First off we’d like to apologize for the issues on LOUIE earlier today and we appreciate your patience with us while we work on the problem.
Earlier today we experienced an issue with one of the components of the Database Availability Group cluster for LOUIE. The intermittent connectivity was tied to the Windows Cluster service randomly stopping in an round robin fashion across the LOUIE DAG network.
Generally this is tied to things network IP conflicts, network latency, or failure across multiple members of the Cluster simultaneously. Now with our deployment, none of these were a possibility since no new hardware was added recently, the DAG network is handled via two VLANs connected with a dedicated VPN, and during the problems all members of the DAG network were online.
It took sometime to parse to the logs for the cluster and it appears that the NIC used by Replication network (we segregate Replication and Client Access)for LOUIEMBOX7 was causing other interfaces on that range to unregister and then register. Since we have multiple live copies of the Mailbox Databases, we decided to remove the Node from the Cluster outright to stabilize the replication network. This took care of all the connectivity issues.

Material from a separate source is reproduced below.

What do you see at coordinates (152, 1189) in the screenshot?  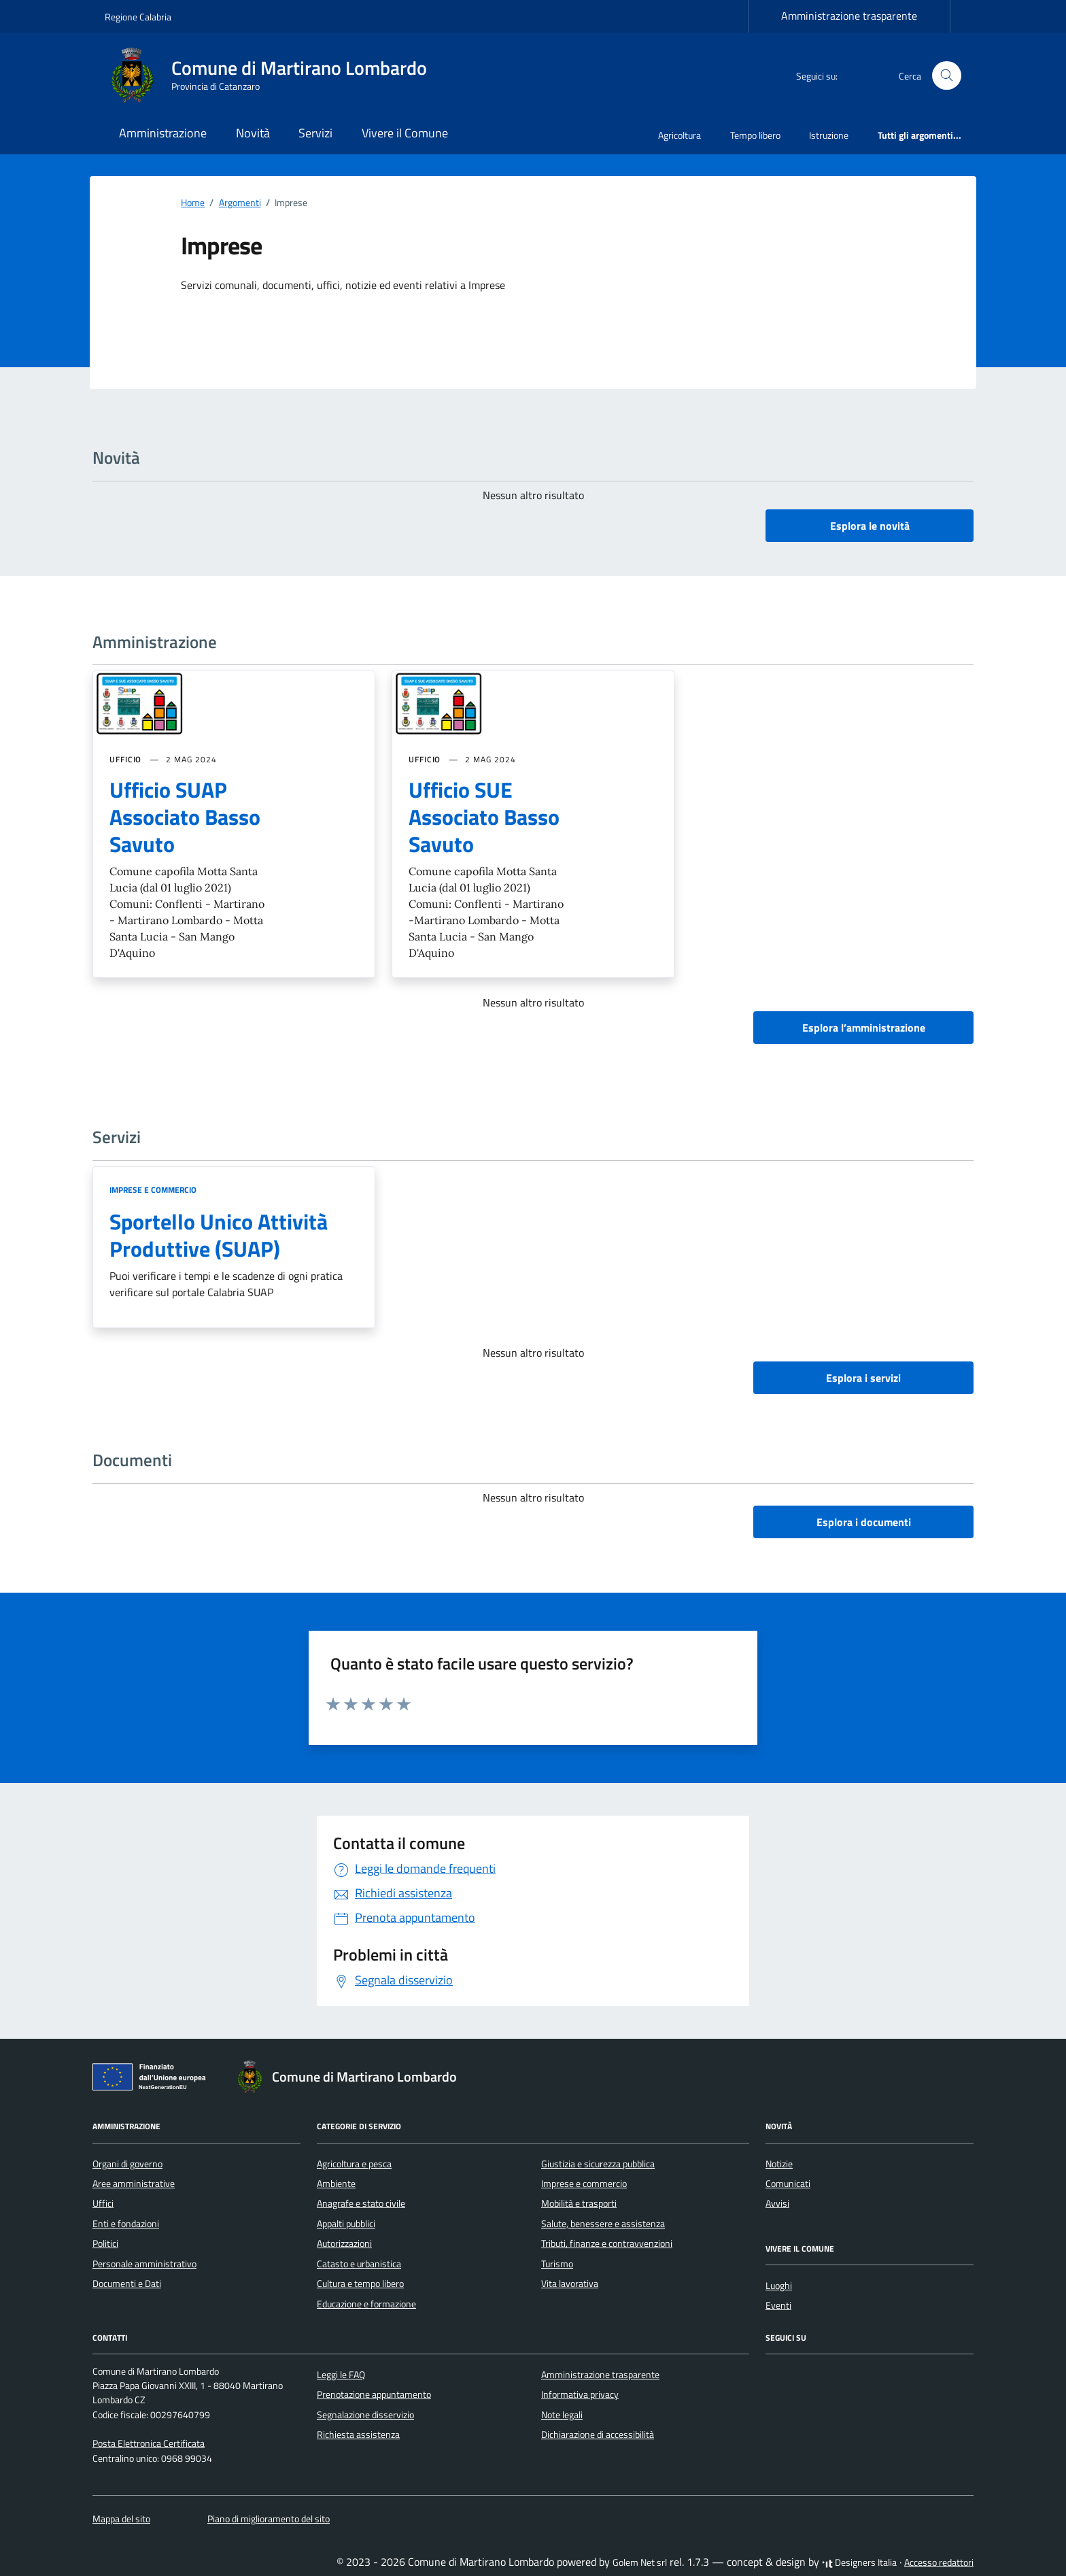 I see `Imprese e commercio` at bounding box center [152, 1189].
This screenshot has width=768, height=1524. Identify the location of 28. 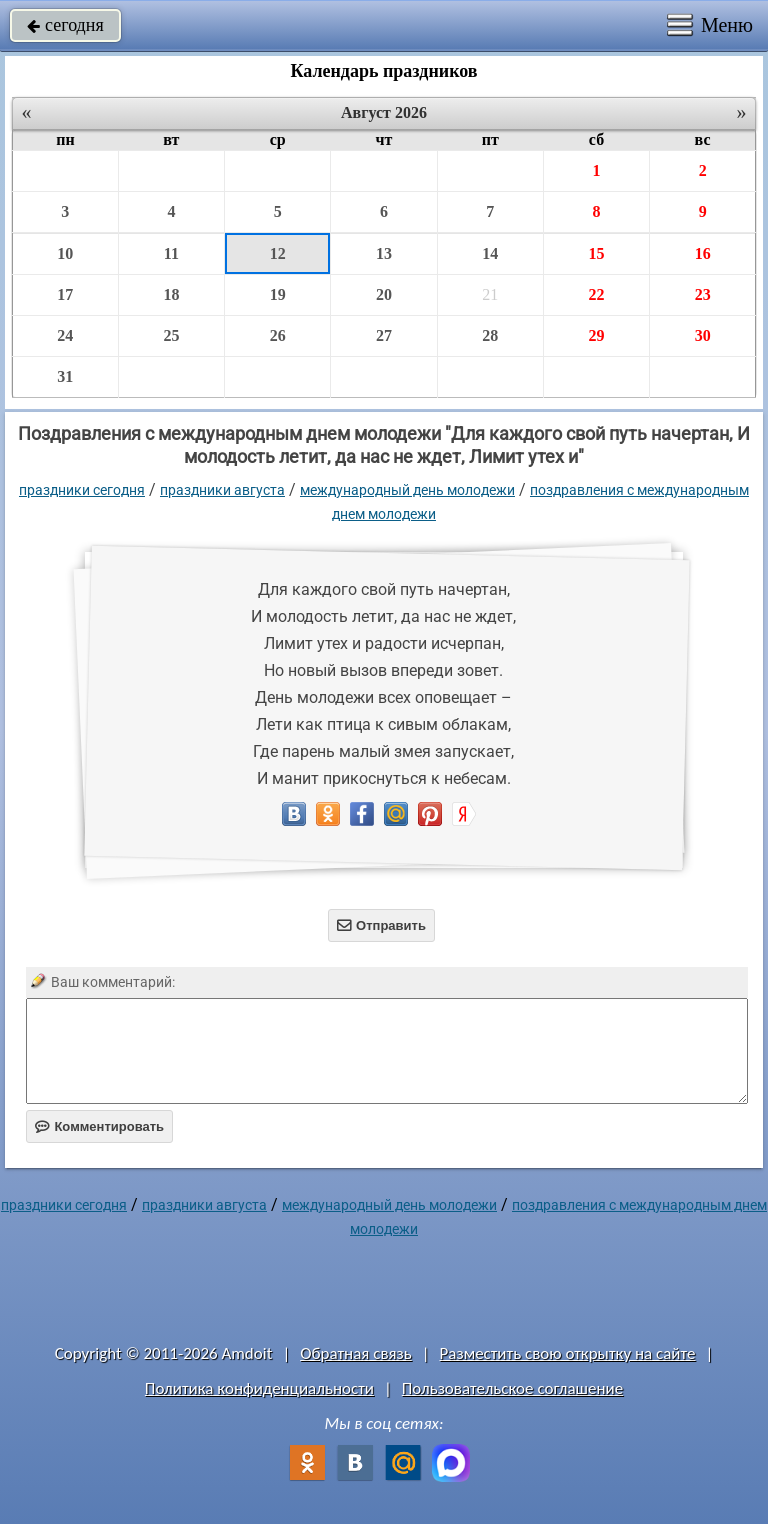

To conclude the maintenance window tonight, we replaced the motherboard and network components on the server. Replication across the entire network has been re-established and stable. In addition, to avoid this from happening in the future we’ve added an exception in monitoring for this type of error.
We would like to take this opportunity to remind everyone about LiveArchive. It’s for issues like these that we make it available in the Outlook Banner via our Addin available here
One of the features that differentiates our platform is that on top of the uptime promise we include Business Continuity on top of that. The ability to continue working is literary inside of Outlook one click away.